Landry called the Senate district field office on May 17 and left a threatening voicemail message, according to court documents. The name of the senator Landry threatened was not listed in the court documents, only detailing that the senator has been in office since January 2021.
“Hey you fool, I’m a seasoned sniper,” Mr. Randy said in a voicemail. “Unless you change your ways, I’ve pointed my scope in your direction and I’ll come pick you up. Walking are dead men,” he said, adding several taunts.
Investigators tracked down Landry based on a phone number associated with the message, according to the U.S. Attorney’s Office. In response to questioning by investigators, Mr. Landry admitted to calling the senator’s office, but initially said he did not remember what he said in the message, according to court documents.
According to the criminal complaint, Mr. Landry told investigators during the interrogation that he was “extremely angry at certain politicians over their treatment of Vital Rights Programs for Veterans.”
Mr.
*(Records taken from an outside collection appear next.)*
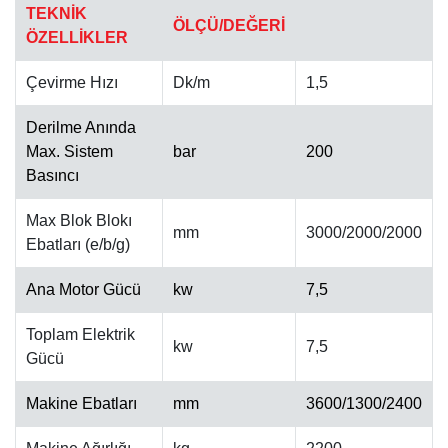
TEKNİK
ÖLÇÜ/DEĞERİ
ÖZELLİKLER
Çevirme Hızı
Dk/m
1,5
Derilme Anında
Max. Sistem
bar
200
OTOMATIK CILA MAKINESI
Basıncı
Max Blok Blokı
mm
3000/2000/2000
Ebatları (e/b/g)
Ana Motor Gücü
kw
7,5
Toplam Elektrik
kw
7,5
Gücü
Makine Ebatları
mm
3600/1300/2400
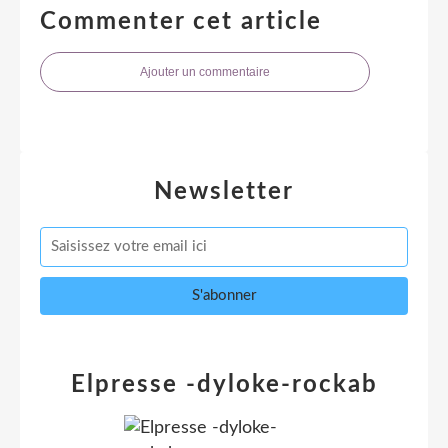
Commenter cet article
Ajouter un commentaire
Newsletter
Elpresse -dyloke-rockab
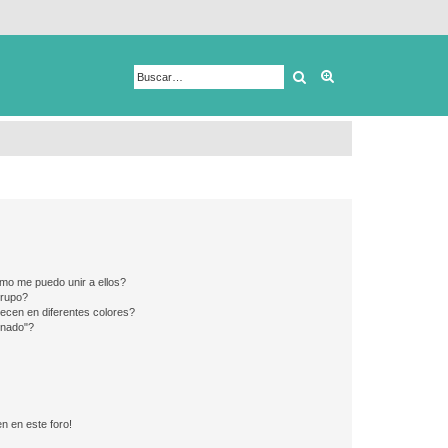
Buscar
Búsqueda avanza
mo me puedo unir a ellos?
Grupo?
ecen en diferentes colores?
inado"?
n en este foro!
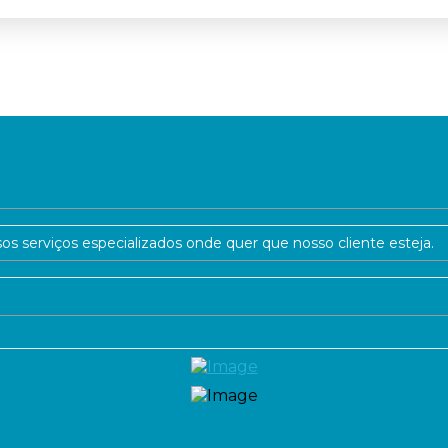
os serviços especializados onde quer que nosso cliente esteja.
Landry later told investigators that he had called the senator’s office after hearing that the senator was “obstructing military promotions,” according to the criminal complaint.
Landry is scheduled to appear in New Hampshire federal district court on July 12, according to court documents. If convicted, Landry could face up to 10 years in prison, three years of supervised release and a fine of up to $250,000.
Lawyers for Mr. Landry did not respond to a request for comment on Saturday.
Elected officials, politicians and their families Faced with growing threats Violent political discourse has become increasingly prevalent in recent years. Such threats are made via voicemail messages. Social media Sometimes it gets more specific, like last June when a man armed with a pistol, knife and other weapons claimed to have gone to Judge Brett M. Kavanaugh’s home. intends to kill a Supreme Court Justice. In October, a man broke into the home of House Speaker Nancy Pelosi in San Francisco. beat her husband with a hammerfractured the skull.
Federal prosecutors did not identify the senator who was targeted, but senior military promotions held in the Senate After Roe v. Wade was overturned by the Supreme Court, they became embroiled in debates over abortion policy.